After determining what level of compounding you will be performing at your pharmacy, it is important to decide if there is a need for additional training. As the NSC supervisor is responsible for training and performing skills assessments for all compounding personnel practicing at the pharmacy, I determined that attending a non-sterile compounding training course would enhance my skills and ability to oversee the assessment program. The course provided training on foundational compounding techniques, as well as education on developing master formulations and implementing standard operating procedures. The training was key to instilling confidence in my ability to properly ensure all compounding personnel at my pharmacy have the required knowledge, skills, and resources to competently perform non-sterile compounding procedures within the scope of our facility.

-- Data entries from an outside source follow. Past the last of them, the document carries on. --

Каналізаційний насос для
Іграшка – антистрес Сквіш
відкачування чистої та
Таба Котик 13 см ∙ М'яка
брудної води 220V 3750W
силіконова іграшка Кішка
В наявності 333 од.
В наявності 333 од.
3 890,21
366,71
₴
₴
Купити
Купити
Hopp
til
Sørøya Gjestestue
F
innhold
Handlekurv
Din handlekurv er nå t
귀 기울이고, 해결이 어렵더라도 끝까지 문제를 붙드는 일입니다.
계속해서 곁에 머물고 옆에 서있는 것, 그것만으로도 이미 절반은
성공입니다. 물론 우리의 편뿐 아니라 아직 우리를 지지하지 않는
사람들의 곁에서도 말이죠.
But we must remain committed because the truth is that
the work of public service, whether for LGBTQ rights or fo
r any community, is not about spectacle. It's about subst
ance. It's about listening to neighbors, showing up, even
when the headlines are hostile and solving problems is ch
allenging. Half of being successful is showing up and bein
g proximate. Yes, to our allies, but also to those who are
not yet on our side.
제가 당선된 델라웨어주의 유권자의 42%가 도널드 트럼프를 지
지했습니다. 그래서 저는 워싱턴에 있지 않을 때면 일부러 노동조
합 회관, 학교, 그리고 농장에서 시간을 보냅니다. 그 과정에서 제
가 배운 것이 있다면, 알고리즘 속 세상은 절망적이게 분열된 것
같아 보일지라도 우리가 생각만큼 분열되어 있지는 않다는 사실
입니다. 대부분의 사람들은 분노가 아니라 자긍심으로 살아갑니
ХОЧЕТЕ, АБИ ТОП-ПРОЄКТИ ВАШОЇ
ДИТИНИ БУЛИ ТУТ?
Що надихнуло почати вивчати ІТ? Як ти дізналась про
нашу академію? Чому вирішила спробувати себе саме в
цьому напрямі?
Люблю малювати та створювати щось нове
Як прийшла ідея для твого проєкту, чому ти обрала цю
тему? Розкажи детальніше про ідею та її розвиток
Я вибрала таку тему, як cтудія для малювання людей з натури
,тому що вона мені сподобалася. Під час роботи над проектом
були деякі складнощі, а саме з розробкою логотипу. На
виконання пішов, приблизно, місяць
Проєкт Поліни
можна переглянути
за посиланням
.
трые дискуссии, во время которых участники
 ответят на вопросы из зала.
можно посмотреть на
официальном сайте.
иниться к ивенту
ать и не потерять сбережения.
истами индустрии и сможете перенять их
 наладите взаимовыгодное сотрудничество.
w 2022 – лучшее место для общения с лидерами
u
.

DEVELOP MASTER FORMULATIONS

Each non-sterile compound requires a master formulation, which includes all necessary information to compound the preparation, as well as safety data sheets for each chemical used. The guidance document (Section 6), provides an outline of the information to be included in each master formulation, as well as a template.2 The master formulation should be developed by pharmacy personnel with adequate experience and broad knowledge of non-sterile compounding – for example, the pharmacy’s NSC supervisor. Any references used in the development of the master formulation should be clearly documented and easily retrievable.


MY FINAL THOUGHTS

There are many steps to take when implementing the new standards at one’s practice site, as well as decisions to make regarding the level of compounding you feel confident in continuing to provide. Acknowledging some initial intimidation, my experience in this process taught me that a strong understanding of the standards, coupled with additional training, provided me with the confidence to enhance our compounding practices at our current and future pharmacy locations.

REFERENCES:

  1. National Association of Pharmacy Regulatory Authorities (NAPRA). Model standards for pharmacy compounding of non-sterile preparations: Companion to the Model standards for pharmacy compounding of non-sterile preparations. Ottawa, ON: NAPRA; 2018 Mar.
  2. National Association of Pharmacy Regulatory Authorities (NAPRA). Guidance document for pharmacy compounding of non-sterile preparations. Ottawa, ON: NAPRA; 2018 Mar.
  3. NIOSH [2016]. NIOSH list of antineoplastic and other hazardous drugs in healthcare settings. Cincinatti, OH: U.S. Department of Health and Human Services, Centres for Disease Control and Prevention, National Institute for Occupational Safety and Health, DHHS (NIOSH) Publication Number 2016-161.
  4. United States Pharmacopeial Convention (USP). General chapter <795>: pharmaceutical compounding – nonsterile preparations. In: USP compounding compendium. Rockville, MD: USP; 2016.
  5. Health Canada. Workplace Hazardous Materials Information System (WHMIS). Ottawa, ON: Health Canada; 2016.